Important:
This answer is based on tax law for the tax year ending 28 February 2020.
Answer:
The general principle is that donations are made out of after-tax amounts. Section 18A is an exception to this general rule and is quite specific with regard to who the donee must be. It includes certain public benefit organisations, approved by SARS, any institution, board or body contemplated in section 10(1)(cA)(i), 'specialized agencies', certain international organisations or any department of government of the Republic in the national, provincial or local sphere. It doesn’t include a natural person. It is also not the fact that the donee is approved by SARS as a public benefit organisation (and has the PBO reference number) that entitles a taxpayer to make a deduction.

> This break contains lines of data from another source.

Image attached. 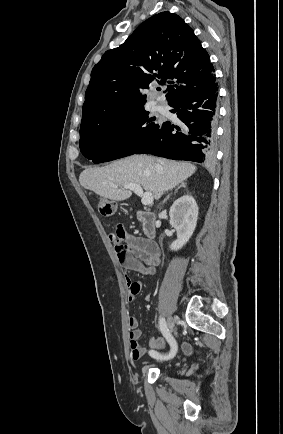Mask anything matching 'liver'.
Returning <instances> with one entry per match:
<instances>
[{
  "instance_id": "liver-1",
  "label": "liver",
  "mask_w": 283,
  "mask_h": 434,
  "mask_svg": "<svg viewBox=\"0 0 283 434\" xmlns=\"http://www.w3.org/2000/svg\"><path fill=\"white\" fill-rule=\"evenodd\" d=\"M196 166L186 162L132 155L104 167H88L79 176L80 184L97 195L113 201L128 199L132 192L125 184H138L159 199L188 179Z\"/></svg>"
}]
</instances>
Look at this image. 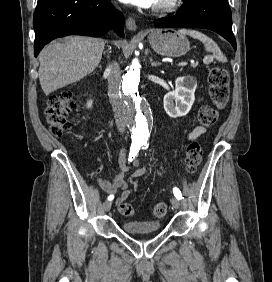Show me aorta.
<instances>
[{
	"mask_svg": "<svg viewBox=\"0 0 272 282\" xmlns=\"http://www.w3.org/2000/svg\"><path fill=\"white\" fill-rule=\"evenodd\" d=\"M140 67L134 59L122 81L126 118L134 140L148 139L151 125V109L140 92Z\"/></svg>",
	"mask_w": 272,
	"mask_h": 282,
	"instance_id": "1",
	"label": "aorta"
}]
</instances>
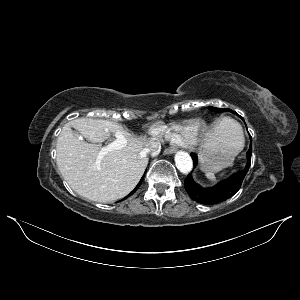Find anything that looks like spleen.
Instances as JSON below:
<instances>
[{
	"label": "spleen",
	"mask_w": 300,
	"mask_h": 300,
	"mask_svg": "<svg viewBox=\"0 0 300 300\" xmlns=\"http://www.w3.org/2000/svg\"><path fill=\"white\" fill-rule=\"evenodd\" d=\"M223 127L227 128L230 130V132L236 136L237 138L243 140L244 142V138H243V132H242V128L241 126L235 122L233 119L230 118H224L221 123H220ZM222 176L224 175V173L221 174ZM206 177L210 180H215V175L213 172L211 171H207L206 172Z\"/></svg>",
	"instance_id": "1"
}]
</instances>
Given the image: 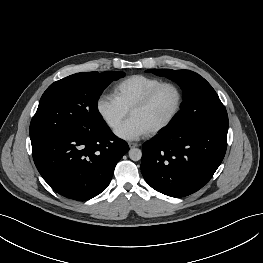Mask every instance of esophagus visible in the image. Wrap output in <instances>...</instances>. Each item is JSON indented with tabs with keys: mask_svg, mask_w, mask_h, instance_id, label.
<instances>
[{
	"mask_svg": "<svg viewBox=\"0 0 263 263\" xmlns=\"http://www.w3.org/2000/svg\"><path fill=\"white\" fill-rule=\"evenodd\" d=\"M128 145H129L130 148H135V147L138 146V144L135 143V142H129Z\"/></svg>",
	"mask_w": 263,
	"mask_h": 263,
	"instance_id": "obj_1",
	"label": "esophagus"
}]
</instances>
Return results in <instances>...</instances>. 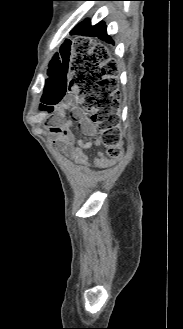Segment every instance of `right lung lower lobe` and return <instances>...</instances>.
I'll use <instances>...</instances> for the list:
<instances>
[{"mask_svg": "<svg viewBox=\"0 0 183 329\" xmlns=\"http://www.w3.org/2000/svg\"><path fill=\"white\" fill-rule=\"evenodd\" d=\"M72 33L78 34V35H84V36L98 37L101 40L112 43L111 38L107 35L106 25L104 22H100L99 24H97L95 26H91L90 22L86 20V21L78 24L73 29ZM82 66L84 68H88L90 73H92L93 71H96L98 69L97 64H94L90 60L85 61L82 64ZM92 74H94V73H92Z\"/></svg>", "mask_w": 183, "mask_h": 329, "instance_id": "right-lung-lower-lobe-1", "label": "right lung lower lobe"}]
</instances>
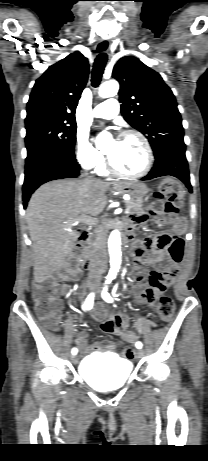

It is necessary that the entity “carries on in the Republic any public benefit activity contemplated in Part II of the Ninth Schedule” – the deduction is then given for those, but requires a receipt that complies with the legislation.
The taxpayer will therefore not be able to deduct, from her income or taxable income, a donation made to a natural person, such as her son. SARS will certainly levy the understatement penalty if the amount is claimed as a deduction.
We are concerned about the statement that the ‘donation’ will be “returned … to her as a loan a month later …” This can mean that there was no intention to donate and that it was merely done to make use of the section 56(2)(b) amount. SARS may then act in terms of section 80B of the Income Tax Act.